Americans have come to believe that the IRS and the income tax are inevitable parts of our lives. After all, most everyone alive today has lived his entire life under federal income taxation.
It wasn’t always that way. For some 125 years, the American people lived without having any tax imposed upon their income.
The obvious question that arises is: Why did the Founding Fathers and 19th-century Americans reject income taxation? After all, it’s not as though they hadn’t heard of it — throughout history, governments had taxed people’s income on the assumption that everything belonged to the government, including the citizenry and their property.
The reason our ancestors rejected income taxation is reflected in the Declaration of Independence. People are endowed with certain fundamental rights that pre-exist government and those rights include life, liberty, and the pursuit of happiness. While early Americans believed that their rights encompassed intellectual liberty (e.g., freedom of the press), religious liberty (i.e., freedom of religion), political liberty (e.g., voting), and civil liberty (e.g., jury trials), what distinguishes our ancestors from modern-day Americans was their ardent commitment to economic liberty.
Our ancestors believed that people have the right to sustain and improve their lives by engaging in any economic enterprise without permission of the state (“free enterprise”), to engage in mutually beneficial transactions with anyone in the world, to keep the fruits of their earnings, and to decide what to do with their own money — spend, save, invest, donate, or even squander it.

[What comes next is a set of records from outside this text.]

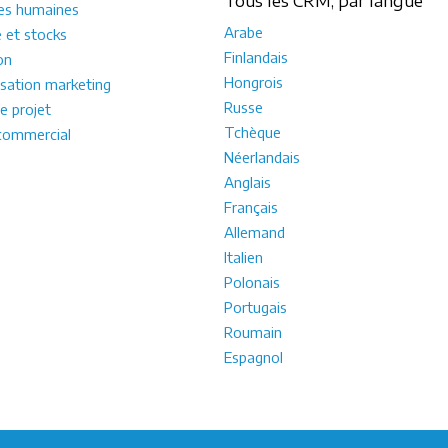
Tous les CRM, par langue
es humaines
Arabe
e et stocks
Finlandais
on
Hongrois
sation marketing
Russe
e projet
Tchèque
commercial
Néerlandais
Anglais
Français
Allemand
Italien
Polonais
Portugais
Roumain
Espagnol
mme
intégrateur
ou comme
freelance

Thus, since the Constitution did not grant government officials the power to impose an income tax, Americans were free to accumulate unlimited amounts of wealth, and there was nothing government officials could do about it, not even if they wanted to. For example, when Abraham Lincoln imposed an income tax during the Civil War, the Supreme Court correctly held it to be an unconstitutional exercise of power.
With the adoption of the income-tax amendment in 1913, the amount of money people retained as their own became totally subject to the will of the government. Congress might set the percentage high or low, but that wasn’t really the point.
The point was that by granting public officials the unfettered power to determine the percentage of income tax, government became the determiner of how much of their income people would be permitted to keep. The Sixteenth Amendment effectively nationalized people’s income and placed them on a government allowance.
But there was something else important that distinguished the thinking of our ancestors from that of modern-day Americans — their rejection of the socialistic welfare state that the federal income tax funds. It is difficult to imagine but for more than a century, Americans lived without Social Security, Medicare, Medicaid, subsidies, grants, welfare, and other paternalistic government programs.
Why?
Well, not because our ancestors were selfish and mean-spirited. On the contrary, when people were free to accumulate unlimited amounts of wealth, the result was the greatest outburst of voluntary charity that mankind had ever seen. That was how our universities, opera houses, and museums got built — through voluntary donations from those who were free to keep everything they earned. And they didn’t make those donations because of an income-tax deduction because, again, there was no income tax.
Despite the tragic (and costly) exception of slavery, our ancestors believed that:
- the essence of economic liberty is the right to do whatever a person wants with his own money, including refuse to donate it to charity;
- charity is not a legitimate function of government;
- it is morally wrong to force anyone, either through private coercion or government coercion, to donate his money;
- it is morally wrong to take money, either through private or government coercion, from a person to whom it belongs in order to give it to someone to whom it does not belong; and
- charity means nothing in terms of compassion and religion when it is accomplished through the coercive apparatus of the state.
Rather than engaging in the perennial discussions over IRS abuses, tax-code simplification, deductions, and tax shelters, Americans would be better served reflecting on their heritage of liberty, the meaning of freedom, and the moral framework for a free society.
Death is inescapable. But income taxation is not.